Assigned task: From the listing below, pull out every line where the string "been" appears.

** Opening Data for this task block **

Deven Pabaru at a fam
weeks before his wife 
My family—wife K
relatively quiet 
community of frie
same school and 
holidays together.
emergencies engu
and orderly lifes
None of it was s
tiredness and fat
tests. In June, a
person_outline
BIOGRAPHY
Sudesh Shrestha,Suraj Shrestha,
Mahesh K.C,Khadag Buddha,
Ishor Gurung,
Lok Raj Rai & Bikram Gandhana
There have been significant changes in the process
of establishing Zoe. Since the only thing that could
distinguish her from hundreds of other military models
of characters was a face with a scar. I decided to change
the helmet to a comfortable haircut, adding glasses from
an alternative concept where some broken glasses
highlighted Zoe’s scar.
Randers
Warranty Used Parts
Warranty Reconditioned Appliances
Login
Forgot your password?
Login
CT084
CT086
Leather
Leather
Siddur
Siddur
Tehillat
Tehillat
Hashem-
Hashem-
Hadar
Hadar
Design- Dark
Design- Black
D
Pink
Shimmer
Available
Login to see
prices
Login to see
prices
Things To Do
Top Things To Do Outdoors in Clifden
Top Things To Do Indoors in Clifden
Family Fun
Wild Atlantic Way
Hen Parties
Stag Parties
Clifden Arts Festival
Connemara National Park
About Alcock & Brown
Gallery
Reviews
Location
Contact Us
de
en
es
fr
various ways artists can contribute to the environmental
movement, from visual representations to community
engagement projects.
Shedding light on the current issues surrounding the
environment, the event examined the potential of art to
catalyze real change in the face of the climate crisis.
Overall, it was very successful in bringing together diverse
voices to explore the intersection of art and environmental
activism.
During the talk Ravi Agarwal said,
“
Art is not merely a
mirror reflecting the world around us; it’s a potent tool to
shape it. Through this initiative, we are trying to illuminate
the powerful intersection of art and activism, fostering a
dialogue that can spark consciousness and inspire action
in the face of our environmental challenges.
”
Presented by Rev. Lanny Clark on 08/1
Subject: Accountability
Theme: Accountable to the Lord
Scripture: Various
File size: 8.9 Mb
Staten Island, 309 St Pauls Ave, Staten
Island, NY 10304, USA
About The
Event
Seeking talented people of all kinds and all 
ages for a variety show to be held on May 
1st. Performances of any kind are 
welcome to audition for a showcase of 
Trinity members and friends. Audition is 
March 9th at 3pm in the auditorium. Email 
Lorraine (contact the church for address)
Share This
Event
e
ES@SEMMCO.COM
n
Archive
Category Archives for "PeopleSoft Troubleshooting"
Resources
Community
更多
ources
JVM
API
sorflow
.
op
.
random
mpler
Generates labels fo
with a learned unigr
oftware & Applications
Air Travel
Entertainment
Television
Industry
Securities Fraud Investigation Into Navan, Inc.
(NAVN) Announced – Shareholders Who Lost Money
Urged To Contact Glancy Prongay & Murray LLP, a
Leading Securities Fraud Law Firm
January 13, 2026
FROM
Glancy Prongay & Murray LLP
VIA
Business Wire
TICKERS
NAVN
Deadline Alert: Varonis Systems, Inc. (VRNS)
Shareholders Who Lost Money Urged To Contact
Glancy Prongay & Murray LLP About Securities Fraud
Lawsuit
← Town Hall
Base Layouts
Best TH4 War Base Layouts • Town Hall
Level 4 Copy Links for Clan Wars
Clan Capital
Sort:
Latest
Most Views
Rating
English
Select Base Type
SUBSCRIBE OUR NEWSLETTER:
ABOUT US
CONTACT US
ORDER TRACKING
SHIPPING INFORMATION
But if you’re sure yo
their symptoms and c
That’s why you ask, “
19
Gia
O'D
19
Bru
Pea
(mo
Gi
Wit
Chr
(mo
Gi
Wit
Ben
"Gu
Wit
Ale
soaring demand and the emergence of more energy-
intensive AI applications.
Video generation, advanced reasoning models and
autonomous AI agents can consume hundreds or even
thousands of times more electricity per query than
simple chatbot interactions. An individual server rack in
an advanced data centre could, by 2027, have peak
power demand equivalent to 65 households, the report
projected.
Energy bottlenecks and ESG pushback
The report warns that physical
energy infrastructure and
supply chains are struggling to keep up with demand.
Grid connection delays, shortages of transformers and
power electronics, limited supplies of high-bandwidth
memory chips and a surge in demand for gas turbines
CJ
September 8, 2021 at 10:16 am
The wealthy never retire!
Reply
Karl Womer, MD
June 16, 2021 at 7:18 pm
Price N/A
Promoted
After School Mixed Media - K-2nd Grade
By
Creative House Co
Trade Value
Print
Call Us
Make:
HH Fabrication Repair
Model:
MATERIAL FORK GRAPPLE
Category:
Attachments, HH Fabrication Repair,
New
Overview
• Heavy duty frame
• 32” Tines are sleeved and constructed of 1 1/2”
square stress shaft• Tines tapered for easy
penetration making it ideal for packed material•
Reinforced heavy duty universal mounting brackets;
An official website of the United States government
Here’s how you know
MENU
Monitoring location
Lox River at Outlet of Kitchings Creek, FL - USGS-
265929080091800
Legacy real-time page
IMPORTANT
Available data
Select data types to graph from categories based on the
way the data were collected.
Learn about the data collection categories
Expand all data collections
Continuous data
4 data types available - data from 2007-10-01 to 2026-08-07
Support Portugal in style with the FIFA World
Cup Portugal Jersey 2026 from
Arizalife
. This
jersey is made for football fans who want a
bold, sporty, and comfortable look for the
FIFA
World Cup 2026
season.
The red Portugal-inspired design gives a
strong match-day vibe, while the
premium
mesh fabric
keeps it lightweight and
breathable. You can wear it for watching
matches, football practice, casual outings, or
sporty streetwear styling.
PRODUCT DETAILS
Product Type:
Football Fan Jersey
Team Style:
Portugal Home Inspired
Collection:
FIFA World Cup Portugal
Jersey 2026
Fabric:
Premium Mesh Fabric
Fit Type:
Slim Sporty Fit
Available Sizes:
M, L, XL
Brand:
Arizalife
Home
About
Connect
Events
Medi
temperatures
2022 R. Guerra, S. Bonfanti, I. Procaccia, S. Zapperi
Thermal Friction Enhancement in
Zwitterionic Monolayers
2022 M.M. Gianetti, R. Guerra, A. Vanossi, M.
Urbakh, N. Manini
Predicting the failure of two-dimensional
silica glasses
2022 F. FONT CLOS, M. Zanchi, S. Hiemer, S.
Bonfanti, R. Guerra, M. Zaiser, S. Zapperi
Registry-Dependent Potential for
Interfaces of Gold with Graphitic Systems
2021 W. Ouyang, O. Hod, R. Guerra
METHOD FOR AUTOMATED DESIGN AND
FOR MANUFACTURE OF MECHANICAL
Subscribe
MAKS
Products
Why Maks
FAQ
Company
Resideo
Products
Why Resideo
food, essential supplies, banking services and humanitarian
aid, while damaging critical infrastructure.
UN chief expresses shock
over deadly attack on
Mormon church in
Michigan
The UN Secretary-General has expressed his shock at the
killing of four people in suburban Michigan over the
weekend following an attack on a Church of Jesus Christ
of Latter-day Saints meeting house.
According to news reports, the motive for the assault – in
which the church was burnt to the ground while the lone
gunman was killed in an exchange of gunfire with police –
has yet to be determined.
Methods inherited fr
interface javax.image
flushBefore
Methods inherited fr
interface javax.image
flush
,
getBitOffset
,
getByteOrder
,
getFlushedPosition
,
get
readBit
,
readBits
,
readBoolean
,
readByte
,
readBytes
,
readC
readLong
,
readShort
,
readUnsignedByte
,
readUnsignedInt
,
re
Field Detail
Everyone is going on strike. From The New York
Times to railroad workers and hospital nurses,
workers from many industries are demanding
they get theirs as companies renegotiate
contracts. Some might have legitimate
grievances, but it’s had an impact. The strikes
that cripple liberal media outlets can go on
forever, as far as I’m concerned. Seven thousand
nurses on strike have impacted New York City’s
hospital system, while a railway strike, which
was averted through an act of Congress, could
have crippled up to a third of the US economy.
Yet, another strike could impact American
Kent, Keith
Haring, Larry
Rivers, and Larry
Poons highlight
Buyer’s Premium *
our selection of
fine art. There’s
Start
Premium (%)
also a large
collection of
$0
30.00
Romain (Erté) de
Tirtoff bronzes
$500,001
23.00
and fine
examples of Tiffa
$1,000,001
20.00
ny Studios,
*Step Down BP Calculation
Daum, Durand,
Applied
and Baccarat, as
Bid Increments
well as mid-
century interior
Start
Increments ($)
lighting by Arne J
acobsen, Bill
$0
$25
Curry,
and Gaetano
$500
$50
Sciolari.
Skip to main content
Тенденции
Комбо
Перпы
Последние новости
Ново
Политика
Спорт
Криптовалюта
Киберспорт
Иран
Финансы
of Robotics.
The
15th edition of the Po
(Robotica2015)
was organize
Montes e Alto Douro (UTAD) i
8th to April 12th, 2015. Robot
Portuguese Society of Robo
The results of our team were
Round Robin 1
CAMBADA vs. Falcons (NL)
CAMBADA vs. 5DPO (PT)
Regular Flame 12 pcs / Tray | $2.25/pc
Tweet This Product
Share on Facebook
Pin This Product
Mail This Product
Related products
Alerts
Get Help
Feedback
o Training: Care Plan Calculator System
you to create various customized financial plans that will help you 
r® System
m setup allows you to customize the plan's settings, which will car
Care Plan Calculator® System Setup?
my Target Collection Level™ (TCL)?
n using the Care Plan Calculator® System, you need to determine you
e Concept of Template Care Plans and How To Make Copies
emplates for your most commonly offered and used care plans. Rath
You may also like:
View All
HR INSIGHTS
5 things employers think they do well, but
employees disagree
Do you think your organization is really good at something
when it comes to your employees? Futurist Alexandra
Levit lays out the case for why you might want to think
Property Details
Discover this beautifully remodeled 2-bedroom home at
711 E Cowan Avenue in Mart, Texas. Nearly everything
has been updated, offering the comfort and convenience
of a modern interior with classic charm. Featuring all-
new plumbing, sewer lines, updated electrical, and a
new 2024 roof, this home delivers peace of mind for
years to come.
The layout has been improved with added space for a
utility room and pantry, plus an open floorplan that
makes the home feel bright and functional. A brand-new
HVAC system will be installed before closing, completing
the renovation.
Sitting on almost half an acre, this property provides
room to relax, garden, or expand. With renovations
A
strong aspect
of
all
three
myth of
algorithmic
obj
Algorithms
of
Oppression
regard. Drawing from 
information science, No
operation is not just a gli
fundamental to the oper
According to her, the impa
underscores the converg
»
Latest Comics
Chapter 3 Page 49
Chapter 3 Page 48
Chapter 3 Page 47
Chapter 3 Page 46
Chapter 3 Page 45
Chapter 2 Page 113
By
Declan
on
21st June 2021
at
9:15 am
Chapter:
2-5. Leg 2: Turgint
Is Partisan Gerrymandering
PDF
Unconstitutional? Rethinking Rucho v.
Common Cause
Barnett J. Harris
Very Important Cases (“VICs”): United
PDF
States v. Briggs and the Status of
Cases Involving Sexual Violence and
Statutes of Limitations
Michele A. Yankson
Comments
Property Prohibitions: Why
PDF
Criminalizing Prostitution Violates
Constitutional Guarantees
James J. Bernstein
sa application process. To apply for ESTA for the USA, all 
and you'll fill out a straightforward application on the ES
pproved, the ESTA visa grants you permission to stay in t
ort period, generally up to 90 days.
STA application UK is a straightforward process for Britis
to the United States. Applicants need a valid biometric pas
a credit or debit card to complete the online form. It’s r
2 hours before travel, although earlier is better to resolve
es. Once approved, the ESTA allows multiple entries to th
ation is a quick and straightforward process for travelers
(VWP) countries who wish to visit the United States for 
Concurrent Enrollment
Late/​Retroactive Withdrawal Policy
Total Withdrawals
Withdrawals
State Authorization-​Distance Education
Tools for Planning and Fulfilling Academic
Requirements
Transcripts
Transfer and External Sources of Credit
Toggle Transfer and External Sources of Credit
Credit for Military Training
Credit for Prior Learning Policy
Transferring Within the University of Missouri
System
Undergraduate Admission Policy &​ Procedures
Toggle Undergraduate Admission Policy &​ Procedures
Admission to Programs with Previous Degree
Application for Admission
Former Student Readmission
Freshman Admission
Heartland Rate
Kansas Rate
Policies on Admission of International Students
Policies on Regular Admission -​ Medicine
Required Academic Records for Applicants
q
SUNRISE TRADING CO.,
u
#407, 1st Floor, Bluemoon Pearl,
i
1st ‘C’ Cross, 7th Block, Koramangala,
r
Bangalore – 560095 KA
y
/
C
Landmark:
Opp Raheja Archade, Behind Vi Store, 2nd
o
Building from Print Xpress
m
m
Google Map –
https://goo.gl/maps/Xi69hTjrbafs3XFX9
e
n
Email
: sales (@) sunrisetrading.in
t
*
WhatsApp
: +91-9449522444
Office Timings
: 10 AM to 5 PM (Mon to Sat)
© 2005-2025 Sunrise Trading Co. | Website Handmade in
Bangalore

** Closing Data for this task block **

Exercise answer:
There have been significant changes in the process
has been updated, offering the comfort and convenience
The layout has been improved with added space for a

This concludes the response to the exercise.